In Deep Sleep – Kritik

Jede Einstellung ein Gemälde, jedes Bild eine Narbe. Regisseurin Maria Ignatenko entwirft mit In Deep Sleep eine Welt im Nebel, der Protagonist bewegt sich durch triefnasse Bilder in einem durch und durch trockenen Film.

In Deep Sleep erzählt nicht eigentlich eine Geschichte; als Eckpunkte dienen eine verstorbene Ehefrau und ein Mord. Mehr ist nicht gesagt. Aber präsentiert wird eine Welt von Phantomen in Blaugrau. Victor, wegen Mordes angeklagt und zu lebenslanger Haft verurteilt, bleibt auf der Anklagebank stumm. Er – ist es Victor oder der Film? – passiert Revue. Aber sind es überhaupt Erinnerungen? Oder sind es Visionen? Über das Motiv der Tat erfahren wir so wenig wie über die Welt, in der Victor lebt. Das soziale Milieu der Matrosen, Victor arbeitet offenbar auf hoher See, bleibt grob. Holzschnittartig ist daher der Prolog. Bedürftige Männer und mit Malen übersäte Frauen drücken ihre Leiber aneinander: in den Kajüten, im Speise- und Maschinenraum.

Es folgt das erste Kapitel: The Wife’s Death.

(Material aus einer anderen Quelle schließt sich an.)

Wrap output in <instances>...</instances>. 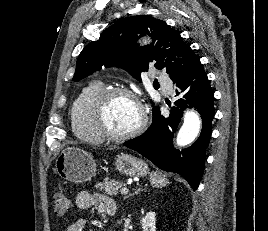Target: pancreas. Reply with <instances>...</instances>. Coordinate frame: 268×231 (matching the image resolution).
I'll return each mask as SVG.
<instances>
[{
	"label": "pancreas",
	"mask_w": 268,
	"mask_h": 231,
	"mask_svg": "<svg viewBox=\"0 0 268 231\" xmlns=\"http://www.w3.org/2000/svg\"><path fill=\"white\" fill-rule=\"evenodd\" d=\"M124 186L125 185L120 181L106 178L103 182L96 184L95 187L96 189L106 193L107 195L116 196L119 192V189Z\"/></svg>",
	"instance_id": "1"
}]
</instances>
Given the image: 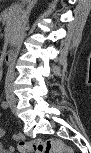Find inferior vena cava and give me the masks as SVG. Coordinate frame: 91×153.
Returning a JSON list of instances; mask_svg holds the SVG:
<instances>
[{"instance_id":"inferior-vena-cava-1","label":"inferior vena cava","mask_w":91,"mask_h":153,"mask_svg":"<svg viewBox=\"0 0 91 153\" xmlns=\"http://www.w3.org/2000/svg\"><path fill=\"white\" fill-rule=\"evenodd\" d=\"M36 0H28V6L26 8L25 11H23L21 13V26L20 29L17 33V43H16V47L14 48L15 50L13 51L14 53H19L20 51V47H22V42L24 39V31H25V27L28 23V18L31 12L32 7L34 6ZM12 57L10 58L11 60L9 61L10 63L9 65V69L6 75V80H5V90L8 93H11L12 90V83H13V79H14V68H15V63L17 58V54H12Z\"/></svg>"}]
</instances>
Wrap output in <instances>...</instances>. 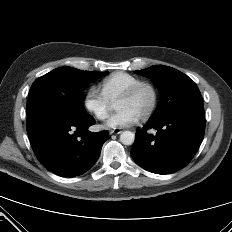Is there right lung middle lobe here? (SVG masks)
Here are the masks:
<instances>
[{"instance_id": "1", "label": "right lung middle lobe", "mask_w": 232, "mask_h": 232, "mask_svg": "<svg viewBox=\"0 0 232 232\" xmlns=\"http://www.w3.org/2000/svg\"><path fill=\"white\" fill-rule=\"evenodd\" d=\"M107 73L82 71L72 67L54 69L32 84L27 113L52 110L74 115L87 114L82 105V94L92 81Z\"/></svg>"}]
</instances>
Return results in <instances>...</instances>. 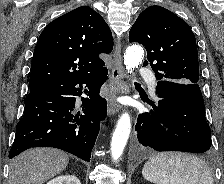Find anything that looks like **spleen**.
<instances>
[{
	"instance_id": "1",
	"label": "spleen",
	"mask_w": 224,
	"mask_h": 184,
	"mask_svg": "<svg viewBox=\"0 0 224 184\" xmlns=\"http://www.w3.org/2000/svg\"><path fill=\"white\" fill-rule=\"evenodd\" d=\"M142 174L156 184H213L209 167L198 157L186 153L156 154L145 163Z\"/></svg>"
}]
</instances>
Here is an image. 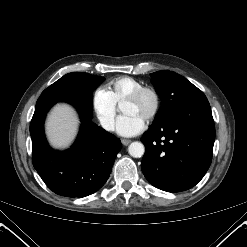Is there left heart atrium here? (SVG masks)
Returning a JSON list of instances; mask_svg holds the SVG:
<instances>
[{
  "label": "left heart atrium",
  "instance_id": "obj_1",
  "mask_svg": "<svg viewBox=\"0 0 247 247\" xmlns=\"http://www.w3.org/2000/svg\"><path fill=\"white\" fill-rule=\"evenodd\" d=\"M145 128V120L137 114H125L118 118L116 131L124 137L139 134Z\"/></svg>",
  "mask_w": 247,
  "mask_h": 247
}]
</instances>
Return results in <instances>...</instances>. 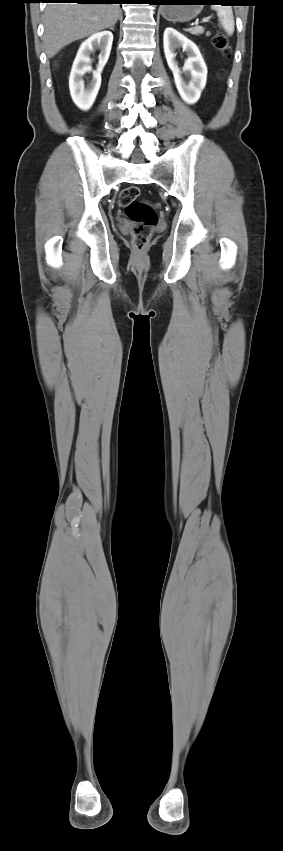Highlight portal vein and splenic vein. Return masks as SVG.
<instances>
[{
    "instance_id": "obj_1",
    "label": "portal vein and splenic vein",
    "mask_w": 283,
    "mask_h": 851,
    "mask_svg": "<svg viewBox=\"0 0 283 851\" xmlns=\"http://www.w3.org/2000/svg\"><path fill=\"white\" fill-rule=\"evenodd\" d=\"M208 21H209L208 19H204V20H202V23L208 22ZM195 24L198 25V21H196Z\"/></svg>"
}]
</instances>
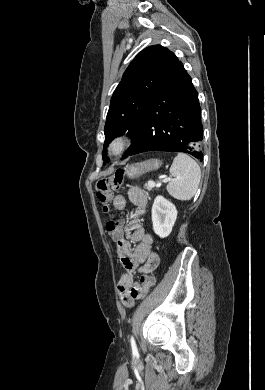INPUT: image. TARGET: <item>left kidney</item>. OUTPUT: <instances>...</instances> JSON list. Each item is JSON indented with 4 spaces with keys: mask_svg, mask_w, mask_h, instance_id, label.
I'll use <instances>...</instances> for the list:
<instances>
[{
    "mask_svg": "<svg viewBox=\"0 0 265 390\" xmlns=\"http://www.w3.org/2000/svg\"><path fill=\"white\" fill-rule=\"evenodd\" d=\"M176 218L175 205L163 196H157L152 206V223L155 234L160 238L169 236Z\"/></svg>",
    "mask_w": 265,
    "mask_h": 390,
    "instance_id": "obj_1",
    "label": "left kidney"
}]
</instances>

Eine Tote im Krankenbett, ein Mann – ein Vater? –, braunes langes Haar, das gestreichelt wird. Jede Einstellung ist nun ein Gemälde: und jedes Bild eine Narbe. Regisseurin Maria Ignatenko entwirft mit In Deep Sleep keine soziale Studie, sondern eine Welt im Nebel, Kondensat des Meeres oder gefrierender Atem, eine Welt jenseits westlichen Fortschrittsglaubens: eine anachronistische Welt des TV. Bildschirme flimmern im Hintergrund. Lampen flackern. Sämtliche Lichtelemente, ob in warmer Zurückhaltung oder klinischer Aufdringlichkeit, durchbrechen das Blau in Grau, schlagen Kanten durch die allgegenwärtige Trübe. Der Abgang der Phantome verkündet den Aufzug der Geister. Schlafende in REM-Phasen. Oder sind es Tote? Zweites Kapitel: The Deep Sleep.

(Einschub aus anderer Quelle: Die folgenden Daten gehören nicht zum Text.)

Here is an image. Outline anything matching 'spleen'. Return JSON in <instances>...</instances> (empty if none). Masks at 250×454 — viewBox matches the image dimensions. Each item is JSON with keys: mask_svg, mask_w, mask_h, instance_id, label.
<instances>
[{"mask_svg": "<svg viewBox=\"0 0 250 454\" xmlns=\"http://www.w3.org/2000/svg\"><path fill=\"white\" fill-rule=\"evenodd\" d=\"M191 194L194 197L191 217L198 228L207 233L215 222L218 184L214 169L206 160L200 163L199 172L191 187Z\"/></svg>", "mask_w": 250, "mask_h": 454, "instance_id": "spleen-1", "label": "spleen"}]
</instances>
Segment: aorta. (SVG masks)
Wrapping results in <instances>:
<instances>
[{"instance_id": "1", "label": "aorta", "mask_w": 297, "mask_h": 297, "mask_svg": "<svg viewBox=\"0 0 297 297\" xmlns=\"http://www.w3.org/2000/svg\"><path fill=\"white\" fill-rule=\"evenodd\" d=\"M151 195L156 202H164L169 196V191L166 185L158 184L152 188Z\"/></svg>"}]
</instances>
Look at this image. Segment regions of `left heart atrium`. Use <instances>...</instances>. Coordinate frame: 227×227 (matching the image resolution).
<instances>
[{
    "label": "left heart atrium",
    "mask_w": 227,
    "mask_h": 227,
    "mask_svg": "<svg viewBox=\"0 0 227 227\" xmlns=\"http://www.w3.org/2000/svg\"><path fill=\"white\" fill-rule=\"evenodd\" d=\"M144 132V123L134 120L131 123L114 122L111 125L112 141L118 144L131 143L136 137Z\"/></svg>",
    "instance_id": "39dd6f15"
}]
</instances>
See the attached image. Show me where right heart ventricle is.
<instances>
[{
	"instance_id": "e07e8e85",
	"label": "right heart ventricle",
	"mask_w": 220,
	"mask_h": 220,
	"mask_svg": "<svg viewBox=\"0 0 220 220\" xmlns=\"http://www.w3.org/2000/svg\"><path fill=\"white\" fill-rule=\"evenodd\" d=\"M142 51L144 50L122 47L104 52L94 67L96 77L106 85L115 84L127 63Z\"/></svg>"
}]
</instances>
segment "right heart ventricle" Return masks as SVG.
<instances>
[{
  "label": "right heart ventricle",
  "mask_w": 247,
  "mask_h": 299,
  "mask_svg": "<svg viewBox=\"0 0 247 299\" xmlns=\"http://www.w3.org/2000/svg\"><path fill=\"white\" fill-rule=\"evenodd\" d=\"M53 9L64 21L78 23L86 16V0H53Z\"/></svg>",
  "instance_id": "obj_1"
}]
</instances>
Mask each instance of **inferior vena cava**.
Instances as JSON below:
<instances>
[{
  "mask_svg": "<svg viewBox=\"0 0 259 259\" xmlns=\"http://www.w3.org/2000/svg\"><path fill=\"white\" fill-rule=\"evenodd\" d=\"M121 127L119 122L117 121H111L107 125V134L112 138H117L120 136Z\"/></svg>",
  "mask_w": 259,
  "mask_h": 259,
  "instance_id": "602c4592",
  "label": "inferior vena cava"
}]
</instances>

Die Luft ist zum Schneiden dick. Und auch verdorbenes Obst hat einen schimmeligen Überzug. Doch Oberflächen werden ansonsten sparsam eingesetzt. Die Kamera bleibt auf Distanz. Nur hier und da rückt sie nah heran. Dann aber sehr nah – schmerzlich nah. Wieder weibliche Körper, teils halb entblößte Körper, die sich nicht mehr anbieten und von keinem Blick mehr in Besitz genommen werden. Sie liegen herum oder werden aus Fahrzeugen gezogen. In schlafwandlerischer Sicherheit tastet die Kamera den stillgestellten Raum ab. Ohne jemals pietätlos oder voyeuristisch zu sein. Diese Bilder sind keine Stimmungsbilder. Sie sind radikale Tristesse. Ein radikal ästhetisches Programm entfaltet sich vor aller Augen – ohne auch nur im Ansatz ästhetizistisch zu sein. Man möchte schauen, aber auch hören: etwa den Lovesong der verstorbenen Frau. Drittes Kapitel: The Only One Awake. Victor, den Song und alle verbliebenen, nichtmenschlichen, industriellen Geräusche im Ohr, bewegt sich durch triefnasse Bilder in einem durch und durch trockenen Film, dem man ein Publikum nur wünschen kann.